There's no place you can legally download VB6. Sure, there're pirated copies but aside from being illegal most of them are infested with malware.
For a legal copy try eBay. There's usually some copies for sale there but the price can be a bit steep. The only other option is a MSDN subscription and they cost a fortune.
I wish I could say that it runs great on Windows 10 but it doesn't. You'll need a utility written by an Italian user just to install it and not everything works. It's usable but doesn't work nearly as well as it does on earlier versions of Windows.
Microsoft does not support the IDE on Windows 10, just the runtime.
It's too bad that popularity doesn't extend to employers because if it did I'd still have a coding job. There're jobs for VB.Net but I never could wrap my brain around the .Net framework and that entire object-oriented programming thing was just too complicated for me.
As for the community doing it... there's been so many "New VB6s" announced with lots of hype and promises. After awhile they just quietly disappear. VB64 seems to be the latest since the page for it is gone. I don't see how getting the source code for VB6 would change that.
I'm in the state of Colorado, USA. There's still some classic VB work available but it's all maintenance of older programs that would cost too much to rewrite. However, they won't hire you if you don't know .NET because you're expected to work on that as well. I never could wrap my brain around it because it was way too complicated.
The lack of classic VB work is the reason I'm a "retired" coder.
Well, I suspect that Microsoft sees it differently. All the products you mentioned were intended to make money. While they didn't succeed they don't regard the time spent on them as wasted. On Windows 8 at least, the improvements they made under the hood were rolled into Windows 10.
Open sourcing VB6 won't make them a dime and it will take up valuable developer time. So as far as they are concerned it's not worth doing.
No, they can use as many developers as they want for the review. But no matter what the number MS will still regard it as a waste of developer time better spent elsewhere.
A couple of weeks ago I was at a wedding where I ran into another developer. We got to talking about the good old days of VB6 and I told him that some people had requested that Microsoft open-source it and that MS had said that it "wasn't practical". I have no idea what they meant by that so I asked him if he did.
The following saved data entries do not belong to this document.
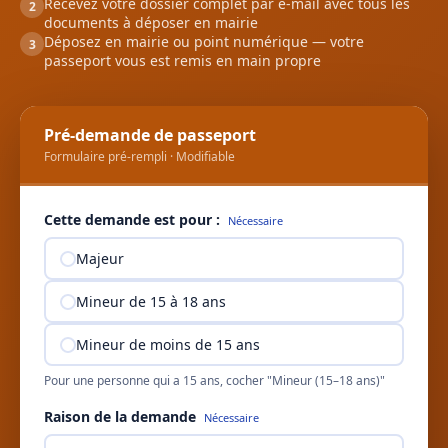
Recevez votre dossier complet par e-mail avec tous les
2
documents à déposer en mairie
Déposez en mairie ou point numérique — votre
3
passeport vous est remis en main propre
Pré-demande de passeport
Formulaire pré-rempli · Modifiable
Cette demande est pour :
Nécessaire
Majeur
Mineur de 15 à 18 ans
Mineur de moins de 15 ans
Pour une personne qui a 15 ans, cocher "Mineur (15–18 ans)"
Raison de la demande
Nécessaire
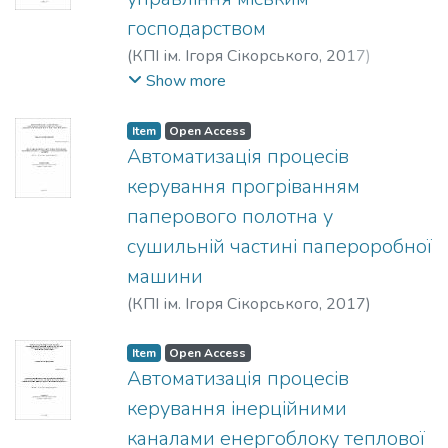
господарством
(
КПІ ім. Ігоря Сікорського
,
2017
)
Губський, Андрій Миколайович
;
Show more
Технічної кібернетики
;
Інформатики та
обчислювальної техніки
;
Національний
Item
Open Access
технічний університет України
Автоматизація процесів
«Київський політехнічний інститут імені
керування прогріванням
Ігоря Сікорського»
паперового полотна у
сушильній частині папероробної
машини
(
КПІ ім. Ігоря Сікорського
,
2017
)
Черьопкін, Євгеній Сергійович
Item
Open Access
Автоматизація процесів
керування інерційними
каналами енергоблоку теплової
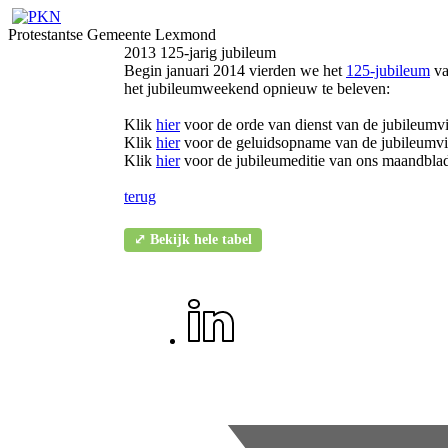
Protestantse Gemeente Lexmond
2013 125-jarig jubileum
Begin januari 2014 vierden we het
125-jubileum
va
het jubileumweekend opnieuw te beleven:
Klik
hier
voor de orde van dienst van de jubileumvi
Klik
hier
voor de geluidsopname van de jubileumvi
Klik
hier
voor de jubileumeditie van ons maandblad '
terug
⤢ Bekijk hele tabel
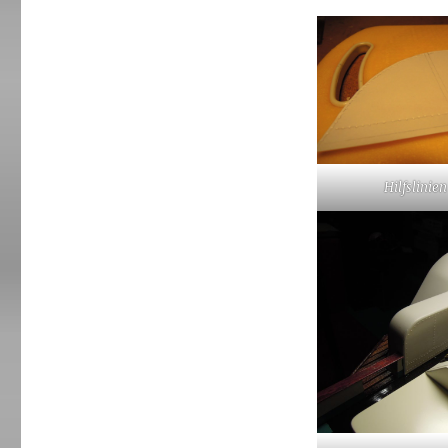
Hilfslinien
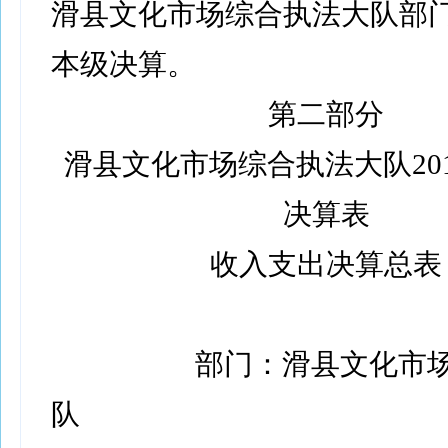
滑县文化市场综合执法大队部
本级决算。
第二部分
滑县文化市场综合执法大队20
决算表
收入支出决算总表
部门：滑县文化市
队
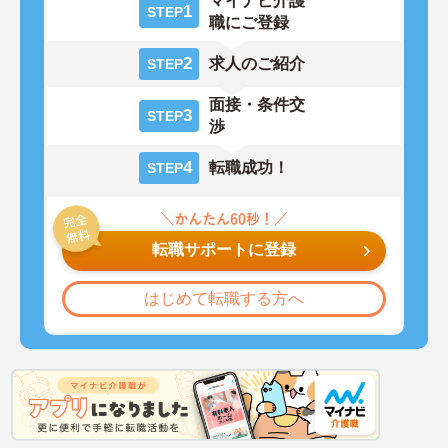
マイナビ介護
1
STEP
職にご登録
2
求人のご紹介
STEP
面接・条件交
3
STEP
渉
4
転職成功！
STEP
転職サポートに登録
はじめて転職する方へ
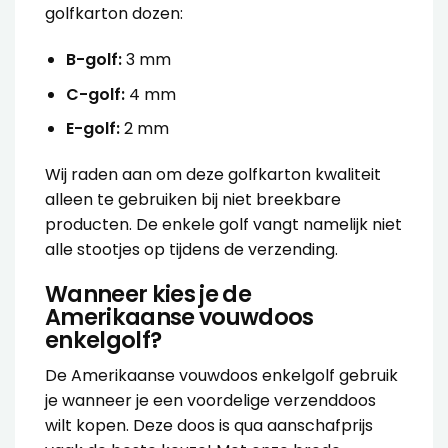
golfkarton dozen:
B-golf:
3 mm
C-golf:
4 mm
E-golf:
2 mm
Wij raden aan om deze golfkarton kwaliteit
alleen te gebruiken bij niet breekbare
producten. De enkele golf vangt namelijk niet
alle stootjes op tijdens de verzending.
Wanneer kies je de
Amerikaanse vouwdoos
enkelgolf?
De
Amerikaanse vouwdoos enkelgolf
gebruik
je wanneer je een voordelige verzenddoos
wilt kopen. Deze doos is qua aanschafprijs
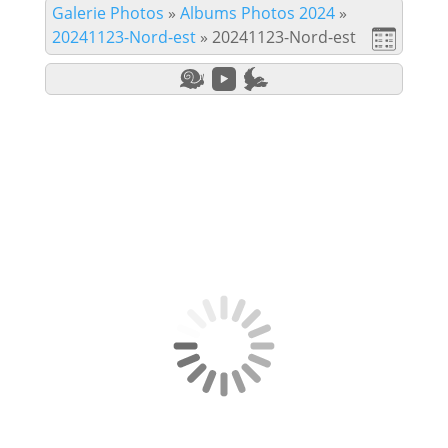
Galerie Photos
»
Albums Photos 2024
»
20241123-Nord-est
»
20241123-Nord-est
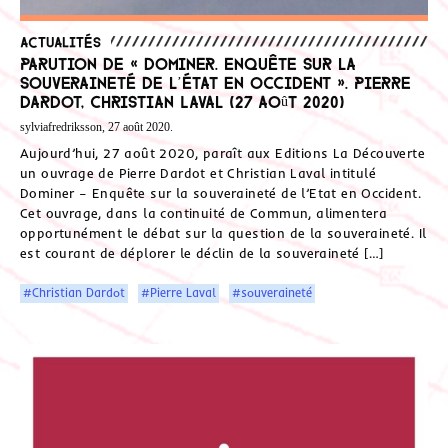
Actualités
Parution de « Dominer. Enquête sur la
souveraineté de l’État en Occident ». Pierre
Dardot, Christian Laval (27 août 2020)
sylviafredriksson, 27 août 2020.
Aujourd’hui, 27 août 2020, paraît aux Editions La Découverte
un ouvrage de Pierre Dardot et Christian Laval intitulé
Dominer – Enquête sur la souveraineté de l’Etat en Occident.
Cet ouvrage, dans la continuité de Commun, alimentera
opportunément le débat sur la question de la souveraineté. Il
est courant de déplorer le déclin de la souveraineté […]
#Christian Dardot
#Pierre Laval
#souveraineté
He didn't but he did know who to ask. His son works for Microsoft as a developer. He emailed me today to pass on what his son told him. Anything being open-sourced has to have no third-party code in it and must have a full line by line code review by a qualified person.
His son didn't know if VB6 had any third-party code and nobody he asked knew. For the review a C++ developer would have to go over every line in the source code. It would be a time consuming process and the company has better uses for its developer's time.
So unless MS sees real value in doing this, such as some major customers asking for it, it's not going to happen.
So nobody has an answer to my question? If there's nobody that's willing or able to update VB6 then it just gives Microsoft an excuse to do a code dump. We'd be no better off than before.
Heck, we'd be worse off because then they could say we got what we wanted.
Is there ANYBODY that's committed to working on the VB6 codebase if Microsoft releases it? If not then we need to stop asking them to open source VB6. It's just a distraction from getting a new version.
Isn't VB6 written in C++? Bringing it up to date is going to be a lot of work. Who's going to do it? What do we do next if Microsoft agrees to this?